■ Required work ■
In the listing below, count each line that contains "τελετή". The reply is that count and nothing else.

*** Information provided ***

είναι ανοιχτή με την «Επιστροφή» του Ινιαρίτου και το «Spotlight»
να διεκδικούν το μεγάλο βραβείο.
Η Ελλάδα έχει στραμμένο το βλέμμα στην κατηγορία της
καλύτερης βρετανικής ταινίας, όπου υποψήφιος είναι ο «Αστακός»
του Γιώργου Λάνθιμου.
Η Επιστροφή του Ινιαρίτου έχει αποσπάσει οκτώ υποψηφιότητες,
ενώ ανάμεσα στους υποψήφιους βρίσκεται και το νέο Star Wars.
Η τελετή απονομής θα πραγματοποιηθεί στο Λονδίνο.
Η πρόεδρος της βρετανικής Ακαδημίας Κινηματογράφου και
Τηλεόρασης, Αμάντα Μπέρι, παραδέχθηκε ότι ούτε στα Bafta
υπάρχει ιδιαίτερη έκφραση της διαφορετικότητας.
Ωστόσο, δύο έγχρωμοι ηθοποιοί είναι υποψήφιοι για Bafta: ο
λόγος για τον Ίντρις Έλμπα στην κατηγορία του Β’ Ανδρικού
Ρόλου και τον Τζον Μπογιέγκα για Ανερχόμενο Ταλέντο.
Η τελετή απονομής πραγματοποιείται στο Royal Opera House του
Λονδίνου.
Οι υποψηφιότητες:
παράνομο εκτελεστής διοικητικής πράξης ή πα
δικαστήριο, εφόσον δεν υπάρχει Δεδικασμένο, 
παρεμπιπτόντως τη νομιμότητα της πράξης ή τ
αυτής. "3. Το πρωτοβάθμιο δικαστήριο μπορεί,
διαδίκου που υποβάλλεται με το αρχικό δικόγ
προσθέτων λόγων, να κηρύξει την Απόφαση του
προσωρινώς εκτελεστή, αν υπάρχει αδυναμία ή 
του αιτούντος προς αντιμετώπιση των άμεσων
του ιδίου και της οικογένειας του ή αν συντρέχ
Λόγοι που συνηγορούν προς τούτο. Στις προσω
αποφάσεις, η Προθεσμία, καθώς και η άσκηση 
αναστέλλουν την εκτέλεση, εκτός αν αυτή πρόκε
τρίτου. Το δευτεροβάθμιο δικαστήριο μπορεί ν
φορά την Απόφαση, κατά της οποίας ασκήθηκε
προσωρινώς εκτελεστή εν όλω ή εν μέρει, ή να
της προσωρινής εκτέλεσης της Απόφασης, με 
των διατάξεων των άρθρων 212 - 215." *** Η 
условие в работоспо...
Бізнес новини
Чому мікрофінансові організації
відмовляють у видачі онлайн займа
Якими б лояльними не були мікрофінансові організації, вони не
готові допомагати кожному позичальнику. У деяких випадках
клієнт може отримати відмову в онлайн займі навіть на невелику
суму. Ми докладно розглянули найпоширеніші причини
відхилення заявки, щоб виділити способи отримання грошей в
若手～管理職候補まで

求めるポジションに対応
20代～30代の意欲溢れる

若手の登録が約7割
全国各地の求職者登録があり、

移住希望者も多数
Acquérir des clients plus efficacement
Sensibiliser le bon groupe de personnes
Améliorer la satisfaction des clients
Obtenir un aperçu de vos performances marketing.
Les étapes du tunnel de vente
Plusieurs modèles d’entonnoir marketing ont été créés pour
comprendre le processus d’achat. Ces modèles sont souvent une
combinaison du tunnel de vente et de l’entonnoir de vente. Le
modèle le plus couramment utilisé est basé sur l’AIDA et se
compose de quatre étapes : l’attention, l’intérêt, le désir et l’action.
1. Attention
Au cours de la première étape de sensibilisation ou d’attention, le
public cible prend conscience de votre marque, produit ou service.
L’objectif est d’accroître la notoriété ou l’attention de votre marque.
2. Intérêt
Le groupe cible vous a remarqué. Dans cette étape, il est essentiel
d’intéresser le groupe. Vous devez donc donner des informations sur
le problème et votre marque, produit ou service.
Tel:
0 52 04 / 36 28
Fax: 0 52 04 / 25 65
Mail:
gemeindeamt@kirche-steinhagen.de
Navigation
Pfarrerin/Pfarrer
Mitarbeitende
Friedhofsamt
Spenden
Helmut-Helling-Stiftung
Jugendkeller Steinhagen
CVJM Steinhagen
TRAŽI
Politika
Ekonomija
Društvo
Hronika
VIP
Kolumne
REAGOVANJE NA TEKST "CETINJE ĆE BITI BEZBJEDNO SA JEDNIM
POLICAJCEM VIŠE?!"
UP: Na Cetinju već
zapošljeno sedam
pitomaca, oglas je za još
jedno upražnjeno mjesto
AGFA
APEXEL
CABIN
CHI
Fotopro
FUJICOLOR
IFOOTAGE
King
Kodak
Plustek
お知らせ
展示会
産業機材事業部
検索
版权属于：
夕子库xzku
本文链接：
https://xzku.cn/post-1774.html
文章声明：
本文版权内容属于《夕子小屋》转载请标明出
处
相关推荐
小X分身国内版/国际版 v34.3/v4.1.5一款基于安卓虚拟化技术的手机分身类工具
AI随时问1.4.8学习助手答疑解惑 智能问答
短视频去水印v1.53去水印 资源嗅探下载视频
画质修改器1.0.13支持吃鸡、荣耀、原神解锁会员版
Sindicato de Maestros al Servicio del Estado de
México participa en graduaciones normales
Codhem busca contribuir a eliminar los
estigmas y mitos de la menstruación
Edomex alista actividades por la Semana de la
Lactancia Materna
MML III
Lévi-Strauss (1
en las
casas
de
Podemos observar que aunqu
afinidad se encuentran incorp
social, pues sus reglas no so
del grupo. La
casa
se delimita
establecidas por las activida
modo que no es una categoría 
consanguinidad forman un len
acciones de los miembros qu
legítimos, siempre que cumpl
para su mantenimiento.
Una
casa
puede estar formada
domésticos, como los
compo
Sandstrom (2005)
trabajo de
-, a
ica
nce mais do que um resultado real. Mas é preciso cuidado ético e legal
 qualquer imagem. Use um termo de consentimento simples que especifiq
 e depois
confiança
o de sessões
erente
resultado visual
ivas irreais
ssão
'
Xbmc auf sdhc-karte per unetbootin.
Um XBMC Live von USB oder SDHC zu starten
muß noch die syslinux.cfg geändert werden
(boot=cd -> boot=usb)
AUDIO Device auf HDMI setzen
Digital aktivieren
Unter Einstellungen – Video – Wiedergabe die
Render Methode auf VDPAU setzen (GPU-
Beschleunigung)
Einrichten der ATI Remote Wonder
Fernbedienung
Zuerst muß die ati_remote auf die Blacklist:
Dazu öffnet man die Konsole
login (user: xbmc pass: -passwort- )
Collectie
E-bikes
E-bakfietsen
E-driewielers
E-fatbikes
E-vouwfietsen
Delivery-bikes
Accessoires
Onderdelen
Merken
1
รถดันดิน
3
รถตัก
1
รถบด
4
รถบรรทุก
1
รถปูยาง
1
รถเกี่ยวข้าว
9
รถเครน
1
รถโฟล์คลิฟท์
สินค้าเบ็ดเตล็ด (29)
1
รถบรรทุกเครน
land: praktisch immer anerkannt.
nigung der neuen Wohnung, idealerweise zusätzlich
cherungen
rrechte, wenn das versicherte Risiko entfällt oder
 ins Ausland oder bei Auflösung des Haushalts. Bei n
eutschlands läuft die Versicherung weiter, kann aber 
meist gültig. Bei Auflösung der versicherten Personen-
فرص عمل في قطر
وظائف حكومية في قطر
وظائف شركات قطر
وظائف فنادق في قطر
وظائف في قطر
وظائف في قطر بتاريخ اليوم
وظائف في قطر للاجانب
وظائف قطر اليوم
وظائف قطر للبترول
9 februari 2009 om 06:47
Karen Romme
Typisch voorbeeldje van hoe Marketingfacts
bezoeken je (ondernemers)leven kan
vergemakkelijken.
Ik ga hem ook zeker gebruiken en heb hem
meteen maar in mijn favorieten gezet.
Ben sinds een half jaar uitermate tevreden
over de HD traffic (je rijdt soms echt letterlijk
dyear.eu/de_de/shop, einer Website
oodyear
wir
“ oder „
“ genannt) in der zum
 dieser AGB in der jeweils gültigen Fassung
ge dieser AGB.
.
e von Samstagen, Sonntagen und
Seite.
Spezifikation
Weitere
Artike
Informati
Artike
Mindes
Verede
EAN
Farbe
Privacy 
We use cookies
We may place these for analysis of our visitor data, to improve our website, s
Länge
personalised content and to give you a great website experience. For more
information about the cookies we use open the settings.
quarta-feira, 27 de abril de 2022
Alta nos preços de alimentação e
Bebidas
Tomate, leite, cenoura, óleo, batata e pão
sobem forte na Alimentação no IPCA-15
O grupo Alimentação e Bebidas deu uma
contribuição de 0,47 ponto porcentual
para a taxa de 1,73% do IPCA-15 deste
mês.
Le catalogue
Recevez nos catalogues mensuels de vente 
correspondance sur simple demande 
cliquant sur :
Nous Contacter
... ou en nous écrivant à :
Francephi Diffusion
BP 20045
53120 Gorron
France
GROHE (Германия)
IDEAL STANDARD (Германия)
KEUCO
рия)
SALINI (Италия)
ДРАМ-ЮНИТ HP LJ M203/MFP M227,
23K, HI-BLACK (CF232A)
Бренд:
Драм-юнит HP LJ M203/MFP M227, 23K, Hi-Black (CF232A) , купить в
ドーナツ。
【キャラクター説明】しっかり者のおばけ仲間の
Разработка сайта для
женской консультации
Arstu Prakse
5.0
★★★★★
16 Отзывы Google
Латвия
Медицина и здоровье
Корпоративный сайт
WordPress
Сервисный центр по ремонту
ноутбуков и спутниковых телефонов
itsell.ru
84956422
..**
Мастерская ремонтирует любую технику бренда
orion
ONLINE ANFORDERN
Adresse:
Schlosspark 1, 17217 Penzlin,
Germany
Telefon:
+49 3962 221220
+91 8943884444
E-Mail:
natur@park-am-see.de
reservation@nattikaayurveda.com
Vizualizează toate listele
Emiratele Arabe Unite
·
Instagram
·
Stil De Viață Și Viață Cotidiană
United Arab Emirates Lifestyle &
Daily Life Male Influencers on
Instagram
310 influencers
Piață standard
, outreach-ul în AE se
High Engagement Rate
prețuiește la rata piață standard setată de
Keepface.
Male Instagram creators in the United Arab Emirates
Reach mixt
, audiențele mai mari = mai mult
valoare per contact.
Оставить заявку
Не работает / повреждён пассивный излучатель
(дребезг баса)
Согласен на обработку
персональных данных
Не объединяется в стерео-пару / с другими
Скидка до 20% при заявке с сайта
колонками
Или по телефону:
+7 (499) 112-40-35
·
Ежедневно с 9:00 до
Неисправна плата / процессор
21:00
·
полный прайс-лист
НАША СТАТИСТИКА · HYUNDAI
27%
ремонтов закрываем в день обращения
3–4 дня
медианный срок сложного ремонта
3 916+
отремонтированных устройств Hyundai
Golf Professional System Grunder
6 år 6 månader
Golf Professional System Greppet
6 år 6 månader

*** End of Information provided ***

■ Response box ■
2